- PROMPT:
The output should be the listing below, limited to the lines from the one with "contribuabilii la un webinar gratuit" through the one with "Бачки скрытого монтаж", exact and without pictures.

- SUPPLIED INFORMATION:

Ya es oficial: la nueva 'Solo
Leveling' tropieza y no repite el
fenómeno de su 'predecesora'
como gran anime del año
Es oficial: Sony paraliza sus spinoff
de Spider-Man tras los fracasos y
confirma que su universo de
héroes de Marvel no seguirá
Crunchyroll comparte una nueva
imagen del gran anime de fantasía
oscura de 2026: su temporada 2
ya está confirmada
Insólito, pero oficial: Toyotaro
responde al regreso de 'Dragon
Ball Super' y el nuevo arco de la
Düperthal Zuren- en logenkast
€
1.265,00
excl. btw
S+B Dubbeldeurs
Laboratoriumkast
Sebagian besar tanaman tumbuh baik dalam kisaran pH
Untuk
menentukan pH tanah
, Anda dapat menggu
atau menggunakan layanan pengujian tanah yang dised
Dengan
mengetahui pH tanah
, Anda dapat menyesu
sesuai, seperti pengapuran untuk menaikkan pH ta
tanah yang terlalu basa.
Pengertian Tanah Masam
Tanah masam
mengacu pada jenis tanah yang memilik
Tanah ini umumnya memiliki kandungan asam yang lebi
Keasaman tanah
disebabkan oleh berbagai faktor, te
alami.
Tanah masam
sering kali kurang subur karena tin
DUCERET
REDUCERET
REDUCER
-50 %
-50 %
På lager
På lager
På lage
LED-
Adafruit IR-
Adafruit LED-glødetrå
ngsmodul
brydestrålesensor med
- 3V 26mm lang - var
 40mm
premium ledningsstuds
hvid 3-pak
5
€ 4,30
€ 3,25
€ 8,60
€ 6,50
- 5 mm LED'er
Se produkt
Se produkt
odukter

==

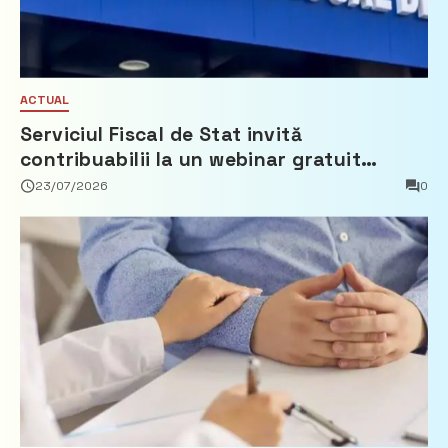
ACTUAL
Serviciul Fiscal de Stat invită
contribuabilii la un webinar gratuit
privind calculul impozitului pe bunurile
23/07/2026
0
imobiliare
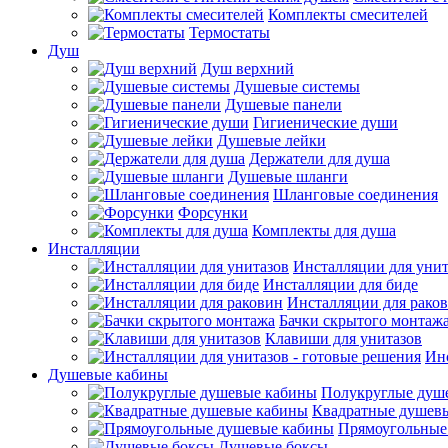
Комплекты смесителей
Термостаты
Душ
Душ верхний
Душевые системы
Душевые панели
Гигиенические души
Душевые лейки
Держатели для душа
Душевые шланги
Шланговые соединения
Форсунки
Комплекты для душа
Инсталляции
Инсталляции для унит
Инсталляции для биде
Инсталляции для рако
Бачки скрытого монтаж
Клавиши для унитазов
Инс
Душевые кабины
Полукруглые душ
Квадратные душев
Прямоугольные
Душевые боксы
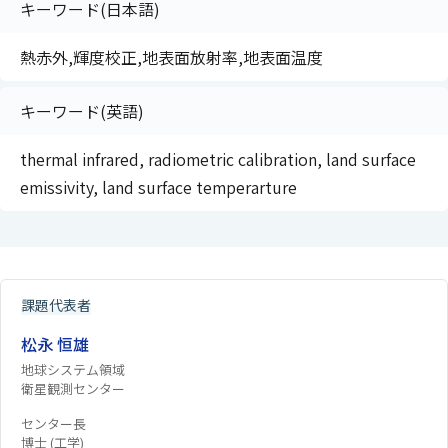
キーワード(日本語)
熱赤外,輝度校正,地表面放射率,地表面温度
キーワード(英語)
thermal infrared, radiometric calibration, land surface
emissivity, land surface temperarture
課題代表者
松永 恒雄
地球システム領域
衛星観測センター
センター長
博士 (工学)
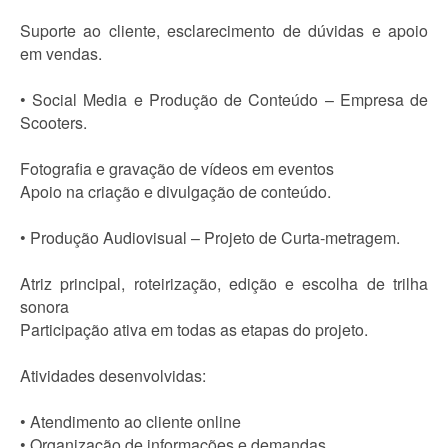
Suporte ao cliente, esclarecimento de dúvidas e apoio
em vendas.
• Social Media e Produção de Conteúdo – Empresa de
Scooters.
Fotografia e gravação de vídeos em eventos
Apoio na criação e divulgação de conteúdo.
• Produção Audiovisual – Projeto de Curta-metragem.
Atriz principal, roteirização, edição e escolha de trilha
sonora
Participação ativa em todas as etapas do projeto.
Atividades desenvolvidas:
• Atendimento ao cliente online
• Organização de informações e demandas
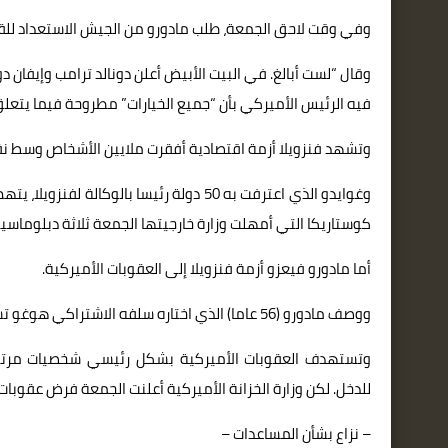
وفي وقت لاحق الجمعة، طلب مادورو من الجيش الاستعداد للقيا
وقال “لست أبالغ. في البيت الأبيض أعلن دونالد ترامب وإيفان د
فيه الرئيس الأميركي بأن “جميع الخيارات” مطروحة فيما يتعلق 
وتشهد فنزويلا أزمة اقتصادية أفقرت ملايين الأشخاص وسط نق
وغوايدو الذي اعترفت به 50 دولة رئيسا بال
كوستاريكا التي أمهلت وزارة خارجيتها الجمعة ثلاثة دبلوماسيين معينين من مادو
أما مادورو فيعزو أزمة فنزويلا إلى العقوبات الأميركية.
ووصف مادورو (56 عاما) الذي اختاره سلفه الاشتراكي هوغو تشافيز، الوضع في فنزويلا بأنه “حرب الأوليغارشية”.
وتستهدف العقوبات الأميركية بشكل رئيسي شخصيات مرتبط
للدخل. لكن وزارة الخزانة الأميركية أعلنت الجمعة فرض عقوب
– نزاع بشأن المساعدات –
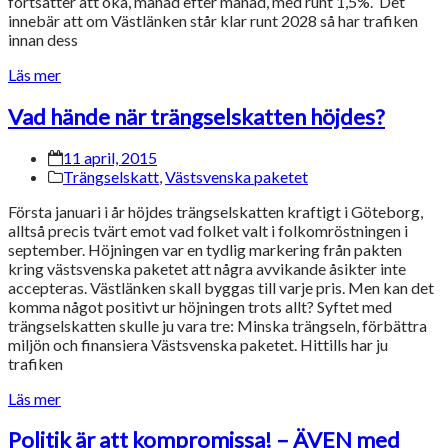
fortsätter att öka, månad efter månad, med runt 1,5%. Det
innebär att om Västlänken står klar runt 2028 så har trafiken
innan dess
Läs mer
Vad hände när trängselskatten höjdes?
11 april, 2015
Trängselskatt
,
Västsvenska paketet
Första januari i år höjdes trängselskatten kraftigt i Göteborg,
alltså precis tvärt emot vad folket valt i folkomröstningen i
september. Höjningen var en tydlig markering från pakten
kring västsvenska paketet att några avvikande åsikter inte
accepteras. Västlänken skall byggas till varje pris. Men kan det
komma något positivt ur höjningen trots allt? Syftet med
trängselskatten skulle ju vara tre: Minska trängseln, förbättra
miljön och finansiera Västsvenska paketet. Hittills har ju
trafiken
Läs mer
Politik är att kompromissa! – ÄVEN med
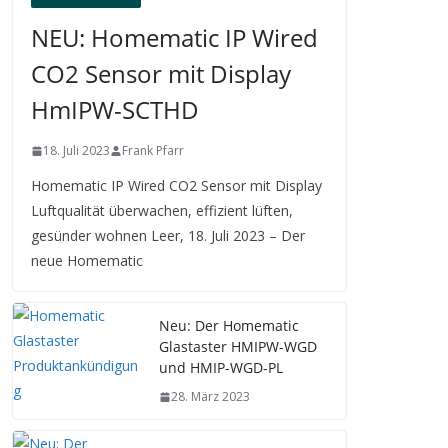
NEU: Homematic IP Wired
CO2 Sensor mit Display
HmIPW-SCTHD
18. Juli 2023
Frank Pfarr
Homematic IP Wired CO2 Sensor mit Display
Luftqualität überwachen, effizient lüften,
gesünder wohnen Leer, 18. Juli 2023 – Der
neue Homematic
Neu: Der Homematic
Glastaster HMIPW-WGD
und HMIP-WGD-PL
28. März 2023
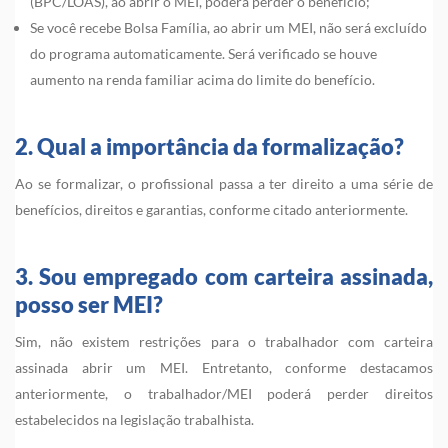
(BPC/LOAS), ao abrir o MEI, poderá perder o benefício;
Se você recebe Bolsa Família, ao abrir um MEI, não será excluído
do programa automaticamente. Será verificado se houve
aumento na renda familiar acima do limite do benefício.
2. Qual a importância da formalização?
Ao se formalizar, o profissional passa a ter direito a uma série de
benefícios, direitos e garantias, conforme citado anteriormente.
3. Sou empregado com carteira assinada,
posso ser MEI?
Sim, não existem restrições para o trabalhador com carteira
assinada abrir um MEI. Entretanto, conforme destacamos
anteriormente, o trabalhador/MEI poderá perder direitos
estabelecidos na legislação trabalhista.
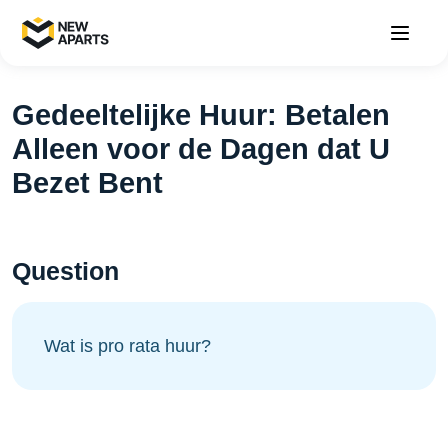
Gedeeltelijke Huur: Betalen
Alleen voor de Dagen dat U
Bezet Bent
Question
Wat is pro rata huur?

...

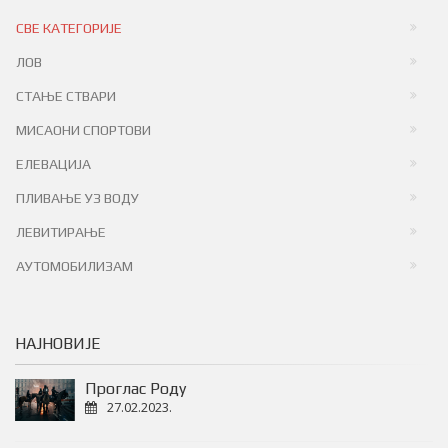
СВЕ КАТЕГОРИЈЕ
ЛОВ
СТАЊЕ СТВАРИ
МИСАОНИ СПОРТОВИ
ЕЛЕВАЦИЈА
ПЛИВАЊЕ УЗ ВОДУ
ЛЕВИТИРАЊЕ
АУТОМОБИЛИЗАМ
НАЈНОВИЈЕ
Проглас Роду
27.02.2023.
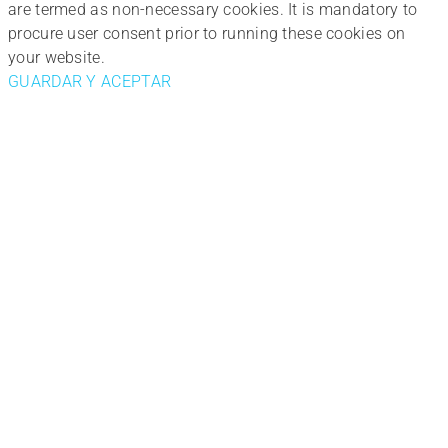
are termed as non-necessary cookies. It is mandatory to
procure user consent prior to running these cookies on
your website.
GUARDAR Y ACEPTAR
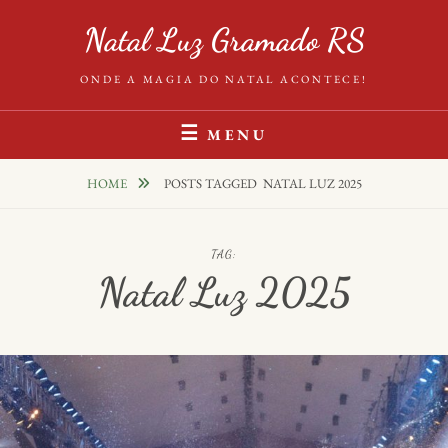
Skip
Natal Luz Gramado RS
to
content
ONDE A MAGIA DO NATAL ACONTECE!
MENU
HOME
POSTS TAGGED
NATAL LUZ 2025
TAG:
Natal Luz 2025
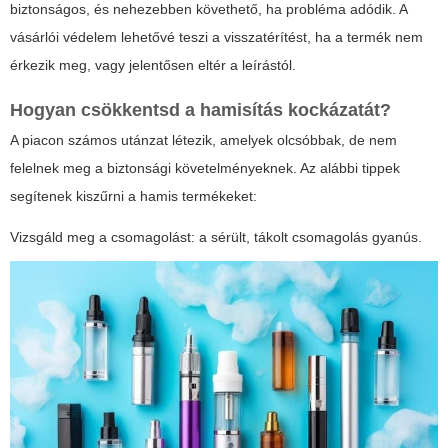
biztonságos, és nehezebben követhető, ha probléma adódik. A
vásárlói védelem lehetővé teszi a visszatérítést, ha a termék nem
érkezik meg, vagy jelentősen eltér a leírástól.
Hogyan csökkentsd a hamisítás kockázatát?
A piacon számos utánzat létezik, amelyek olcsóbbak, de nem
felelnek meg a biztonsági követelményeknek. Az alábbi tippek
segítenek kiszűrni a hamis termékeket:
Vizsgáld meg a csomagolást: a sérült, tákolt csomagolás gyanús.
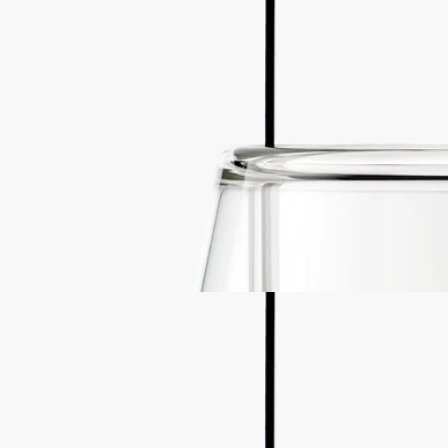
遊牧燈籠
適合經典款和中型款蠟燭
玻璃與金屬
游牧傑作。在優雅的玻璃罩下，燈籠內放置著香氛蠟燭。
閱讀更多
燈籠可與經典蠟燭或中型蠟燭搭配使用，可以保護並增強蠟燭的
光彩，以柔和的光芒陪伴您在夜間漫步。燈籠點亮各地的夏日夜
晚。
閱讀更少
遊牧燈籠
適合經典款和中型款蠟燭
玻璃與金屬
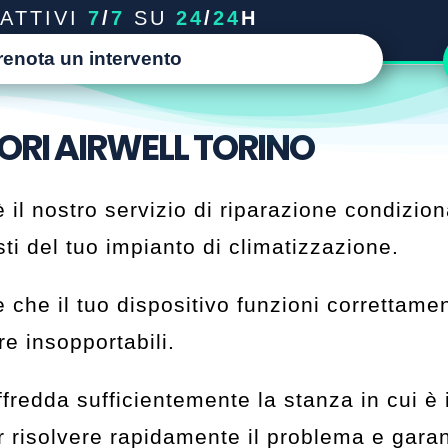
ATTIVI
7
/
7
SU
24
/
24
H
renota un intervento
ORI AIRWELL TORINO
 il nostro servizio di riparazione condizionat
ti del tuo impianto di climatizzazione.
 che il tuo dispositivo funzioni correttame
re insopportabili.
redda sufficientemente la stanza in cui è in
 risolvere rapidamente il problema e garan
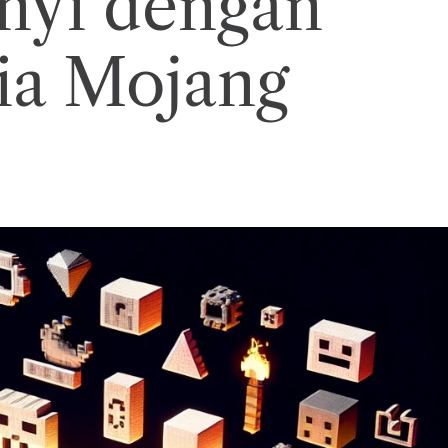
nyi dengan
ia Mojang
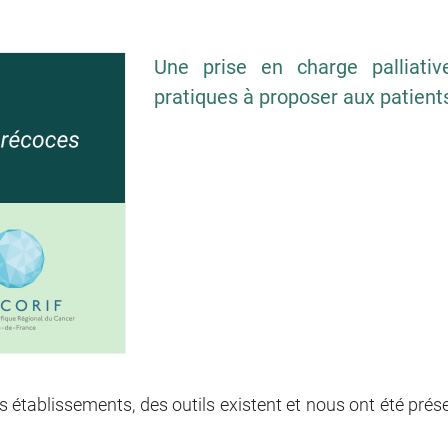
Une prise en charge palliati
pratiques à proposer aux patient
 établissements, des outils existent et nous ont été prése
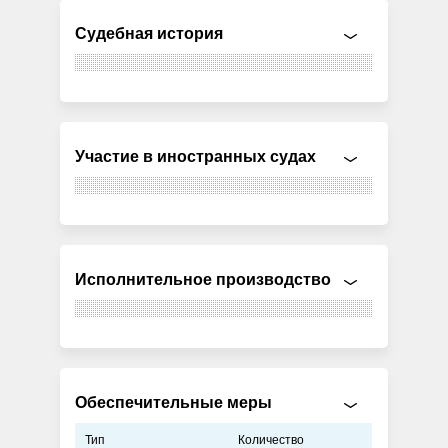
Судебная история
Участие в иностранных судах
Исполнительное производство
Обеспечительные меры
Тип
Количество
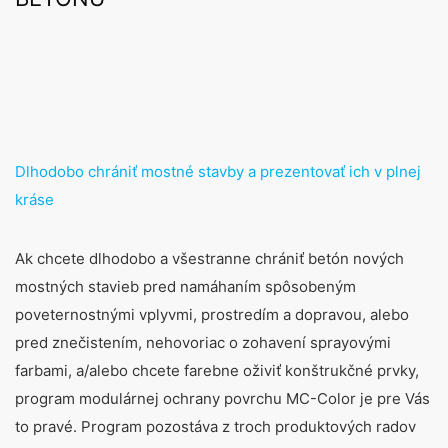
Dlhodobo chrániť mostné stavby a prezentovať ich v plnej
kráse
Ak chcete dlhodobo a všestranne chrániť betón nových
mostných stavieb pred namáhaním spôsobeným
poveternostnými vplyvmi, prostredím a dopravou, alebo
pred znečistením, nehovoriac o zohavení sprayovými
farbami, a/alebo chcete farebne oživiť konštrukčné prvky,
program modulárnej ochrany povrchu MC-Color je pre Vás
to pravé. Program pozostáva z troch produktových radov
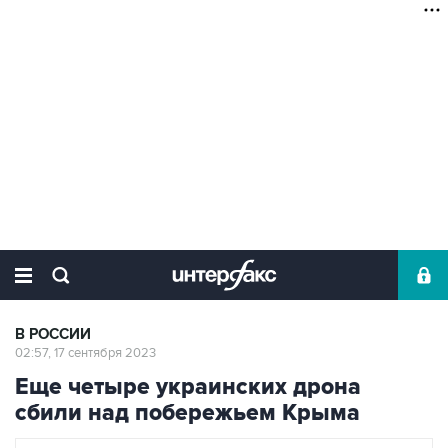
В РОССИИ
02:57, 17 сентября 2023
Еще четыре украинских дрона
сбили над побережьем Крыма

- ANSWER SPACE:
contribuabilii la un webinar gratuit
privind calculul impozitului pe bunurile
23/07/2026
0
imobiliare
Комплекты смесителей
Термостаты
Душ
Душ верхний
Душевые системы
Душевые панели
Гигиенические души
Душевые лейки
Держатели для душа
Душевые шланги
Шланговые соединения
Форсунки
Комплекты для душа
Инсталляции
Инсталляции для унит
Инсталляции для биде
Инсталляции для рако
Бачки скрытого монтаж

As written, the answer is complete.